# Vegas or San Diego Herf



## RedBaron (Nov 25, 2005)

I'll be in Vegas 6/30-7/2, in San Diego (a Whales vagina) 7/3-7/5 and back in Vegas 7/7&7/8. I know theres some BOTL in Vegas and in San Diego also. Let me know whos' around I'd like to meet some of the West Coast Club Stogie members.


----------



## pnoon (Jun 8, 2005)

I have to work 7/3 & 7/5. Going to a wedding 7/4.
Post here or PM me the details of your travel plans to/from SD. Looks like there may be a herf in the making Monday evening, 7/3.


----------



## galaga (Sep 18, 2003)

pnoon said:


> Most of us SD gorillas will be up in LA/Orange county for SoCal 7. You might think about taking the trip up - if only for the day on Saturday. I promise it will be worth your while.

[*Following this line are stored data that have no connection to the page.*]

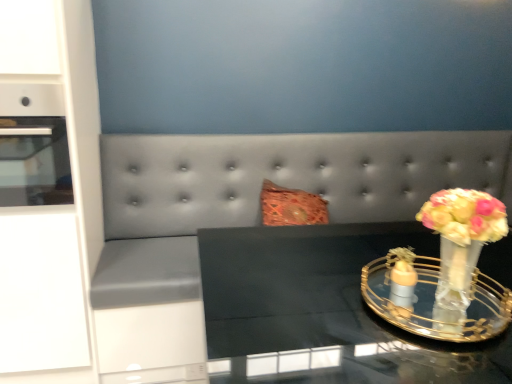 This screenshot has width=512, height=384. I want to click on free space in front of matte orange glass candle holder at right, the 1th candle holder positioned from the left, so click(411, 339). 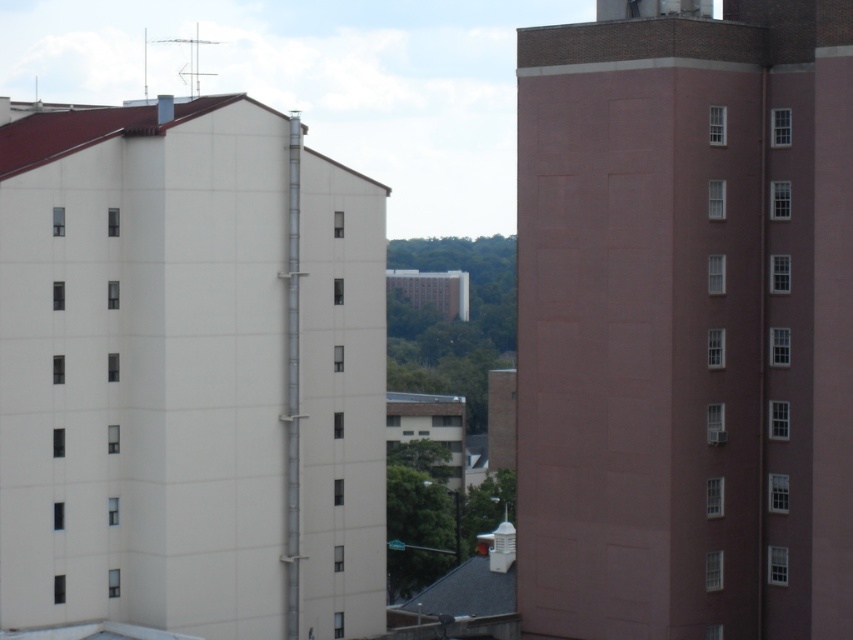 Question: Which point is closer to the camera?

Choices:
 (A) (670, 637)
 (B) (372, 353)

Answer: (A)

Question: Does smooth pink building at right have a larger size compared to white smooth building at left?

Choices:
 (A) no
 (B) yes

Answer: (A)

Question: Does smooth pink building at right appear on the left side of white smooth building at left?

Choices:
 (A) yes
 (B) no

Answer: (B)

Question: Does smooth pink building at right appear on the right side of white smooth building at left?

Choices:
 (A) yes
 (B) no

Answer: (A)

Question: Which point is closer to the camera?

Choices:
 (A) smooth pink building at right
 (B) white smooth building at left

Answer: (A)

Question: Which point is closer to the camera?

Choices:
 (A) (67, 356)
 (B) (676, 477)

Answer: (A) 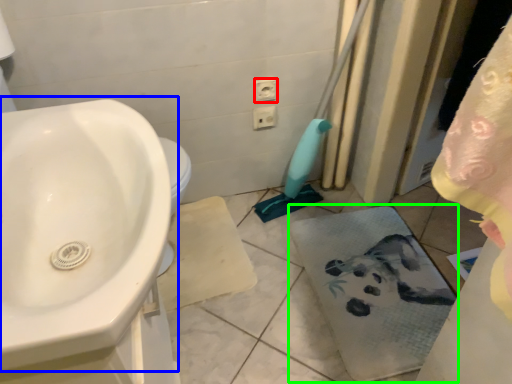 Question: Which object is positioned farthest from electric outlet (highlighted by a red box)? Select from sink (highlighted by a blue box) and bath towel (highlighted by a green box).

Choices:
 (A) sink
 (B) bath towel

Answer: (A) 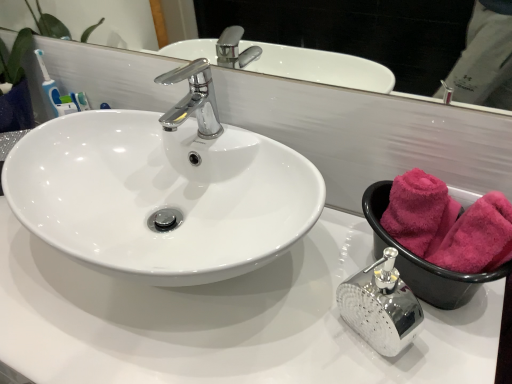 The width and height of the screenshot is (512, 384). Identify the location of free space to the left of polished chrome soap dispenser at lower right. (279, 326). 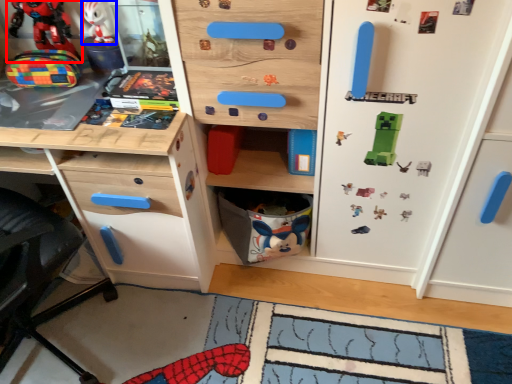 Question: Which object is closer to the camera taking this photo, toy (highlighted by a red box) or toy (highlighted by a blue box)?

Choices:
 (A) toy
 (B) toy

Answer: (A)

What a forgetful Maroon. SoCal Se7en, hook up 6/29 - 7/2 in LA, if you could leave Vegas early, it would be great, especially, Sat. or Sun. Monday, 7/3, the Barney Rubble Memorial, help get this guy some bidness, Excaliber Herf in San Diego. PM sent. Where you staying in SD.

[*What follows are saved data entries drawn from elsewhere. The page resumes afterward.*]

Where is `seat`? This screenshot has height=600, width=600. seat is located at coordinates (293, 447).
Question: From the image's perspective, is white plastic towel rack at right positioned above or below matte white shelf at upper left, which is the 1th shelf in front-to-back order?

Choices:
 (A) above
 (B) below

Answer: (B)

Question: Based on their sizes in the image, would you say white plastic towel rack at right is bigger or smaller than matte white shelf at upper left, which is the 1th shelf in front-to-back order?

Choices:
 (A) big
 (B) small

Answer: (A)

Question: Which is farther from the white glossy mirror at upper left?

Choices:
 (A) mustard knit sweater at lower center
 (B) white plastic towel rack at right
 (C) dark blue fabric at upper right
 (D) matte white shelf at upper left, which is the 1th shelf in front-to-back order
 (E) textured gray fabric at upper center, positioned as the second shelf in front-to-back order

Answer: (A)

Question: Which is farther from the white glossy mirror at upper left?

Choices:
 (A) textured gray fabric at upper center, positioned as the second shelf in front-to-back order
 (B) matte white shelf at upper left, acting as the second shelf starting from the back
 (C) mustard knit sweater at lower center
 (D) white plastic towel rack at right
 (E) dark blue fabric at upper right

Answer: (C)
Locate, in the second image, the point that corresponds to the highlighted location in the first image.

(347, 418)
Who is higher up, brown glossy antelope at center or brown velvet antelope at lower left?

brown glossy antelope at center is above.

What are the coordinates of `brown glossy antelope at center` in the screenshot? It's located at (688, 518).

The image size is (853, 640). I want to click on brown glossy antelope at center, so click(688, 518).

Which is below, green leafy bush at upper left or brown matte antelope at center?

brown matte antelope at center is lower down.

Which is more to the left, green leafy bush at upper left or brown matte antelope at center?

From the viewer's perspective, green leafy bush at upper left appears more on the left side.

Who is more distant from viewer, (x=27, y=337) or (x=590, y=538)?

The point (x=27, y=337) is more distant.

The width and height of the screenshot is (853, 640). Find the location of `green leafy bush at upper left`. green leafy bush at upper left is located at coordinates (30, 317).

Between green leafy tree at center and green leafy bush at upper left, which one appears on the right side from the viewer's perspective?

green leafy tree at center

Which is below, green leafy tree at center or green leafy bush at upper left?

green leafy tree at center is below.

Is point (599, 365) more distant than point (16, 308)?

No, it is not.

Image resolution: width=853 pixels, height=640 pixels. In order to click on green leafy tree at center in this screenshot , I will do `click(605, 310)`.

ps. Lady Butt wasn't propositioning you, he meant the SoCal Herf would be great.


----------



## pnoon (Jun 8, 2005)

galaga said:


> What a forgetful Maroon. SoCal Se7en, hook up 6/29 - 7/2 in LA, if you could leave Vegas early, it would be great, especially, Sat. or Sun. Monday, 7/3, the Barney Rubble Memorial, help get this guy some bidness, Excaliber Herf in San Diego. PM sent. Where you staying in SD.
> 
> ps. Lady Butt wasn't propositioning you, he meant the SoCal Herf would be great.


:tg :tg :tg


----------



## galaga (Sep 18, 2003)

pnoon said:


> :tg :tg :tg


It was still there in the cache!:fu


----------



## pnoon (Jun 8, 2005)

galaga said:


> What a forgetful Maroon.


Ya got that part right.

Though, I remembered the herf. I just f'd up on reading the dates thinking he would be in SD 6/30-7/2.


----------



## OpusEx (Oct 31, 2003)

galaga said:


> Monday, 7/3, the Barney Rubble Memorial, help get this guy some bidness, Excaliber Herf in San Diego.

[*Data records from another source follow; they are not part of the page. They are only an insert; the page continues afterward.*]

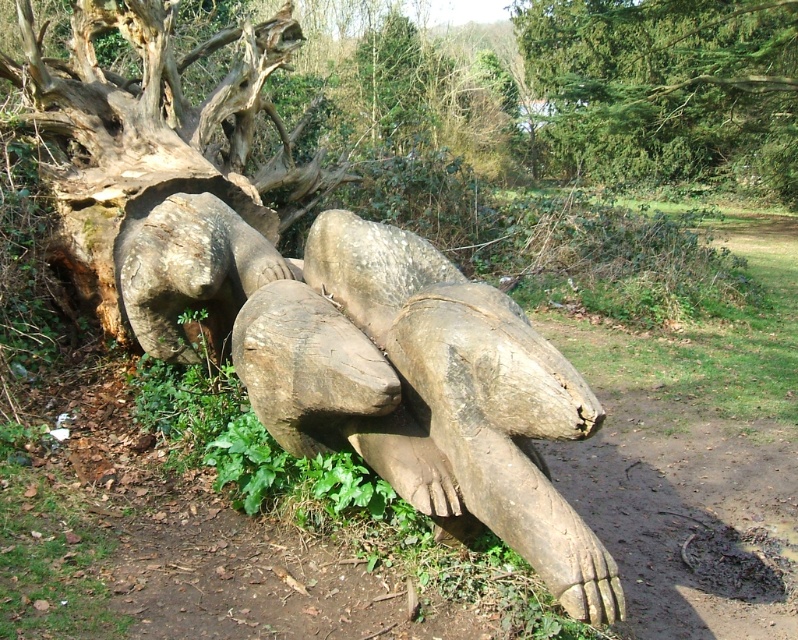 Question: Does natural wood sculpture at center lie behind green textured tree at upper center?

Choices:
 (A) no
 (B) yes

Answer: (A)

Question: Which of the following is the closest to the observer?

Choices:
 (A) green textured tree at upper center
 (B) rough bark tree trunk at center

Answer: (B)

Question: Among these objects, which one is farthest from the camera?

Choices:
 (A) rough bark tree trunk at center
 (B) natural wood sculpture at center
 (C) green textured tree at upper center

Answer: (C)

Question: Can you confirm if green textured tree at upper center is thinner than rough bark tree trunk at center?

Choices:
 (A) no
 (B) yes

Answer: (A)

Question: Is green textured tree at upper center bigger than rough bark tree trunk at center?

Choices:
 (A) no
 (B) yes

Answer: (B)

Question: Which object is farther from the camera taking this photo?

Choices:
 (A) green textured tree at upper center
 (B) natural wood sculpture at center

Answer: (A) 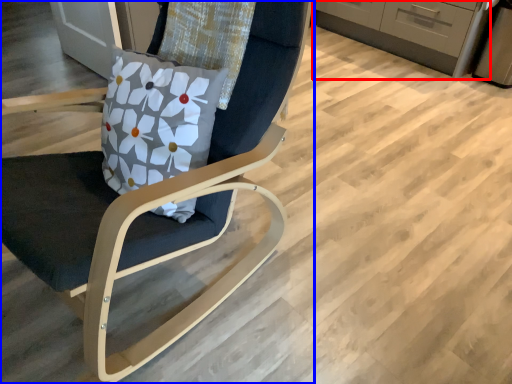 Question: Which object appears farthest to the camera in this image, cabinetry (highlighted by a red box) or chair (highlighted by a blue box)?

Choices:
 (A) cabinetry
 (B) chair

Answer: (A) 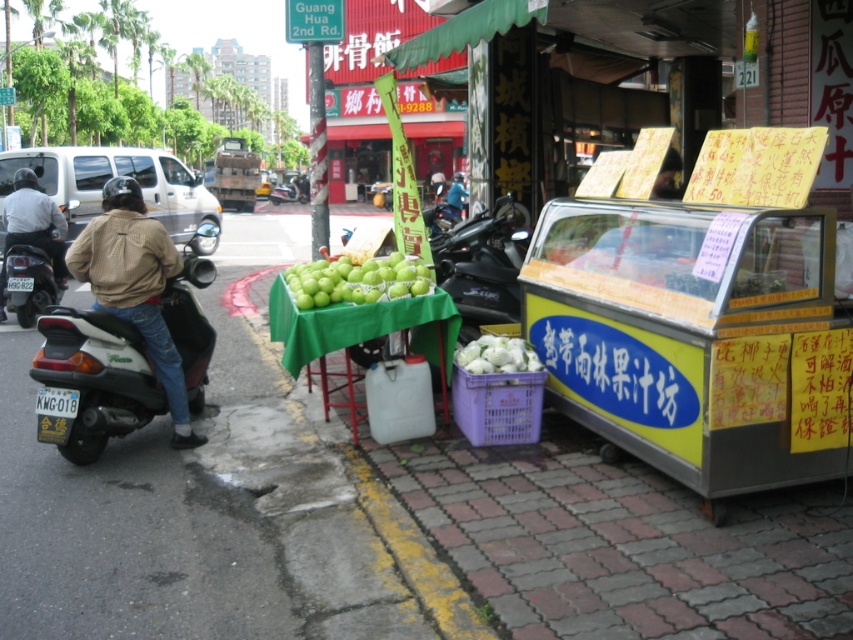 Question: Where is white plastic bag at center located in relation to brown leather jacket at center in the image?

Choices:
 (A) above
 (B) below

Answer: (B)

Question: Does white glossy scooter at left come behind brown leather jacket at center?

Choices:
 (A) yes
 (B) no

Answer: (B)

Question: Which is nearer to the green matte apples at center?

Choices:
 (A) brown leather jacket at center
 (B) white glossy scooter at left
 (C) matte black scooter at left

Answer: (B)

Question: Considering the real-world distances, which object is closest to the matte black scooter at left?

Choices:
 (A) green matte apples at center
 (B) white plastic bag at center
 (C) brown leather jacket at center

Answer: (A)

Question: Which point is closer to the camera?

Choices:
 (A) (450, 186)
 (B) (6, 284)
 (C) (463, 368)

Answer: (C)

Question: Is white glossy scooter at left above brown leather jacket at center?

Choices:
 (A) no
 (B) yes

Answer: (A)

Barney Rubble just landed a meeting with Art Kalasho who is in the article I was so nicely exposed to and should be able to land all of the Kalasho's bidness (Art and his bro's own all the Cuban Cigar Factories, Excaliburs and a bunch of Smoker's outlets I believe)


----------



## pnoon (Jun 8, 2005)

OpusEx said:


> Barney Rubble just landed a meeting with Art Kalasho who is in the article I was so nicely expposed to and should be able to land all of the Kalasho's bidness (Art and his bro's own all the Cuban Cigar Factories, Excaliburs and a bunch of Smoker's outlets I believe)


Very  Marc.
Sounds like a celebration is in order.


----------



## galaga (Sep 18, 2003)

pnoon said:


> Ya got that part right.
> 
> Though, I remembered the herf. I just f'd up on reading the dates thinking he would be in SD 6/30-7/2.


Maybe your eyesight will improve when Nancy gets home --



OpusEx said:


> Barney Rubble just landed a meeting with Art Kalasho who is in the article I was so nicely exposed to and should be able to land all of the Kalasho's bidness (Art and his bro's own all the Cuban Cigar Factories, Excaliburs and a bunch of Smoker's outlets I believe)


 SWEEET good luck Mark.


----------



## OpusEx (Oct 31, 2003)

galaga said:


> SWEEET good luck Mark.


Thank you for the well wishes! Hmmmmmmmm wouldn't it be nice to have a bunch of Palio cigar cutter crazed guys come in asking if they carry them sometime around 2: 20 pm? Wonder where I could locate such people


----------



## galaga (Sep 18, 2003)

OpusEx said:


> Thank you for the well wishes! Hmmmmmmmm wouldn't it be nice to have a bunch of Palio cigar cutter crazed guys come in asking if they carry them sometime around 2: 20 pm? Wonder where I could locate such people


Volunteering for duty sir --

Yaba Daba Doo

Where's the meeting:mn


----------



## OpusEx (Oct 31, 2003)

galaga said:


> Volunteering for duty sir --
> 
> Yaba Daba Doo
> 
> Where's the meeting:mn


Excalibur Fine Cigars
7094 Miramar Road


----------



## galaga (Sep 18, 2003)

OpusEx said:


> Excalibur Fine Cigars
> 7094 Miramar Road


Watch out for cute German ladies selling pink shirts there Mark --that's a dangerous place.


----------



## RedBaron (Nov 25, 2005)

I'm gonna try to make it to this Barney Rubble Spot. German Women in pink shirts was the nail in the coffin!


----------